How Rising Conflict Is Undermining Foreign Investment and Economic Growth
A World Bank Group and King’s College London study finds that armed conflict significantly reduces foreign investment, jobs, and economic diversification, with the impact becoming stronger in recent years as investors grow more sensitive to geopolitical risks. The research highlights that peace and stability are critical for attracting investment and sustaining economic growth, making conflict prevention and strong institutions essential policy priorities for governments.
A new study by the International Finance Corporation (IFC), part of the World Bank Group, and King's College London reveals that armed conflict is doing far more than causing humanitarian suffering. It is also driving away foreign investment, reducing jobs, and slowing economic development. Using investment data from Financial Times' fDi Markets and Refinitiv Eikon, alongside conflict records from the Uppsala Conflict Data Program, the researchers examined how violence affected foreign direct investment (FDI) between 2003 and 2023.
Their findings show that conflict creates a powerful economic penalty, making it harder for countries to attract the foreign capital needed for growth and recovery.
Violence Means Fewer Investments and Jobs
Foreign direct investment is a key source of jobs, technology transfer, and economic growth. However, the study finds that countries experiencing conflict attract significantly fewer foreign investment projects than peaceful nations.
The impact goes beyond investment volumes. Conflict reduces the number of jobs created through foreign-funded projects, limits the range of sectors receiving investment, and discourages investors from multiple countries. In short, violence not only shrinks investment flows but also weakens economic diversification, making countries more vulnerable to future shocks.
The research also finds that investors have become increasingly sensitive to conflict in recent years, particularly since 2020, as geopolitical tensions have intensified worldwide.
Ukraine Shows the Long-Term Economic Damage
Ukraine offers a striking example of how conflict affects investment. The researchers compared Ukraine's actual investment performance after Russia's annexation of Crimea in 2014 with a statistical estimate of what might have happened without the conflict.
The results suggest Ukraine lost around 10,000 potential foreign investment-related jobs each year between 2014 and 2020. Over six years, that translated into roughly 60,000 jobs that were never created.
The case highlights how conflict can generate long-term economic costs long before reconstruction begins, affecting livelihoods, business confidence, and growth prospects for years.
Not All Conflicts Affect Investors the Same Way
The study found that the nature of conflict matters. Violence spread across large parts of a country has a stronger impact on investment than conflict confined to one area. Investors worry when instability disrupts transport networks, supply chains, and economic activity across multiple regions.
State-based conflicts, including civil wars and interstate wars, are the biggest deterrents because they threaten institutions, governance, and economic stability. Violence against civilians also significantly reduces investor confidence.
Some industries are more vulnerable than others.

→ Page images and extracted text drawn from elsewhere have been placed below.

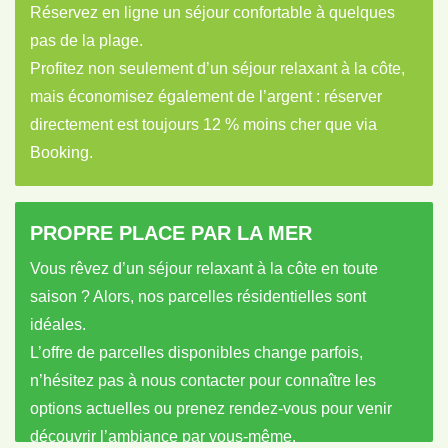
Réservez en ligne un séjour confortable à quelques
pas de la plage.
Profitez non seulement d’un séjour relaxant à la côte,
mais économisez également de l’argent : réserver
directement est toujours 12 % moins cher que via
Booking.
PROPRE PLACE PAR LA MER
Vous rêvez d’un séjour relaxant à la côte en toute
saison ? Alors, nos parcelles résidentielles sont
idéales.
L’offre de parcelles disponibles change parfois,
n’hésitez pas à nous contacter pour connaître les
options actuelles ou prenez rendez-vous pour venir
découvrir l’ambiance par vous-même.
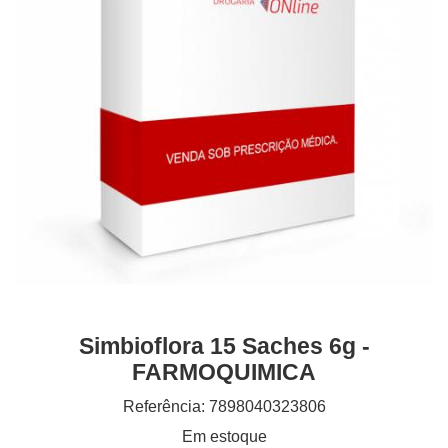
Simbioflora 15 Saches 6g -
FARMOQUIMICA
Referência: 7898040323806
Em estoque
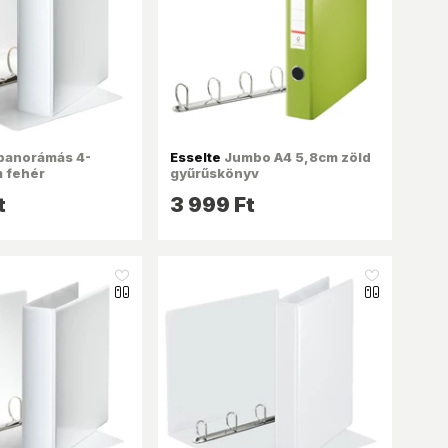
panorámás 4-
Esselte
Jumbo A4 5,8cm zöld
m fehér
gyűrűskönyv
yv
t
3 999 Ft
like_16
like_16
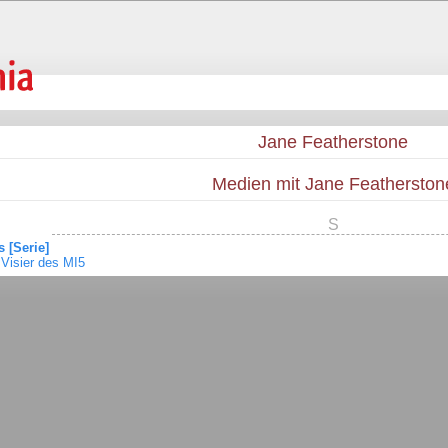
Jane Featherstone
Medien mit Jane Featherston
S
 [Serie]
 Visier des MI5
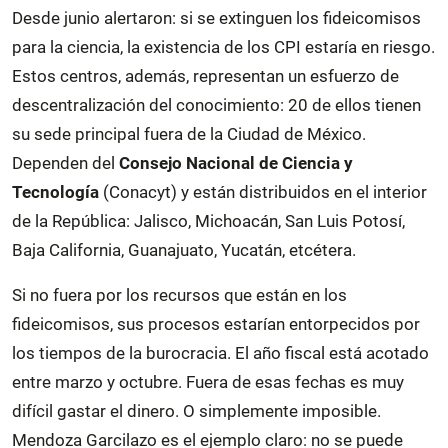
Desde junio alertaron: si se extinguen los fideicomisos
para la ciencia, la existencia de los CPI estaría en riesgo.
Estos centros, además, representan un esfuerzo de
descentralización del conocimiento: 20 de ellos tienen
su sede principal fuera de la Ciudad de México.
Dependen del
Consejo Nacional de Ciencia y
Tecnología
(Conacyt) y están distribuidos en el interior
de la República: Jalisco, Michoacán, San Luis Potosí,
Baja California, Guanajuato, Yucatán, etcétera.
Si no fuera por los recursos que están en los
fideicomisos, sus procesos estarían entorpecidos por
los tiempos de la burocracia. El año fiscal está acotado
entre marzo y octubre. Fuera de esas fechas es muy
difícil gastar el dinero. O simplemente imposible.
Mendoza Garcilazo es el ejemplo claro: no se puede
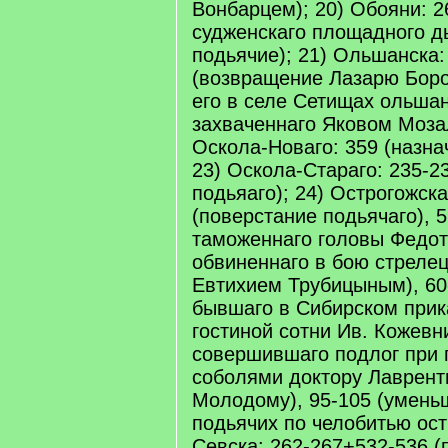
Вонбарцем); 20) Обояни: 2
судженскаго площадного д
подьячие); 21) Ольшанска:
(возвращение Лазарю Бор
его в селе Сетищах ольшан
захваченнаго Яковом Моза
Оскола-Новаго: 359 (назна
23) Оскола-Стараго: 235-2
подьяаго); 24) Острогожска
(поверстание подьячаго), 
таможеннаго головы Федот
обвиненнаго в бою стреле
Евтихием Трубицыным), 60
бывшаго в Сибирском прик
гостиной сотни Ив. Кожевн
совершившаго подлог при 
соболями доктору Лаврен
Молодому), 95-105 (умень
подьячих по челобитью ост
Севска: 262-267+532-536 (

High-tech sectors such as semiconductors, biotechnology, and advanced manufacturing are among the most sensitive to instability because they rely on predictable policies and strong institutions. In contrast, oil, gas, and mining investments tend to be more resilient because companies are often willing to accept higher risks to access valuable natural resources.
The Economic Impact Spreads Across Borders
One of the study's most important findings is that conflict affects neighbouring countries as well. Even peaceful nations located next to conflict zones can experience declines in foreign investment.
Investors often view regional instability as a broader risk, choosing to avoid entire regions rather than just the countries directly affected by violence. This means the economic consequences of war can spread far beyond national borders, reducing growth opportunities across entire regions.
For policymakers, this highlights the importance of regional cooperation, cross-border security efforts, and diplomatic initiatives aimed at preventing conflicts from escalating.
A Clear Message for Policymakers
The study carries an important lesson for governments and development agencies: peace is an economic asset.
Conflict destroys infrastructure and lives, but it also discourages the investment needed to rebuild economies. As investors become increasingly cautious about geopolitical risks, governments seeking to attract investment must focus not only on economic reforms but also on strengthening institutions, improving security, and building investor confidence.
The findings also suggest that conflict prevention may deliver significant economic benefits. Investments in governance, social stability, and early-warning systems can help reduce conflict risks before violence erupts. For development partners and international financial institutions, the message is equally clear: peacebuilding and economic development should go hand in hand.
As global conflicts become more frequent, countries that can provide stability and predictability will be best positioned to attract investment, create jobs, and achieve sustainable growth. The study ultimately shows that maintaining peace is not just a humanitarian priority; it is increasingly becoming a prerequisite for economic prosperity.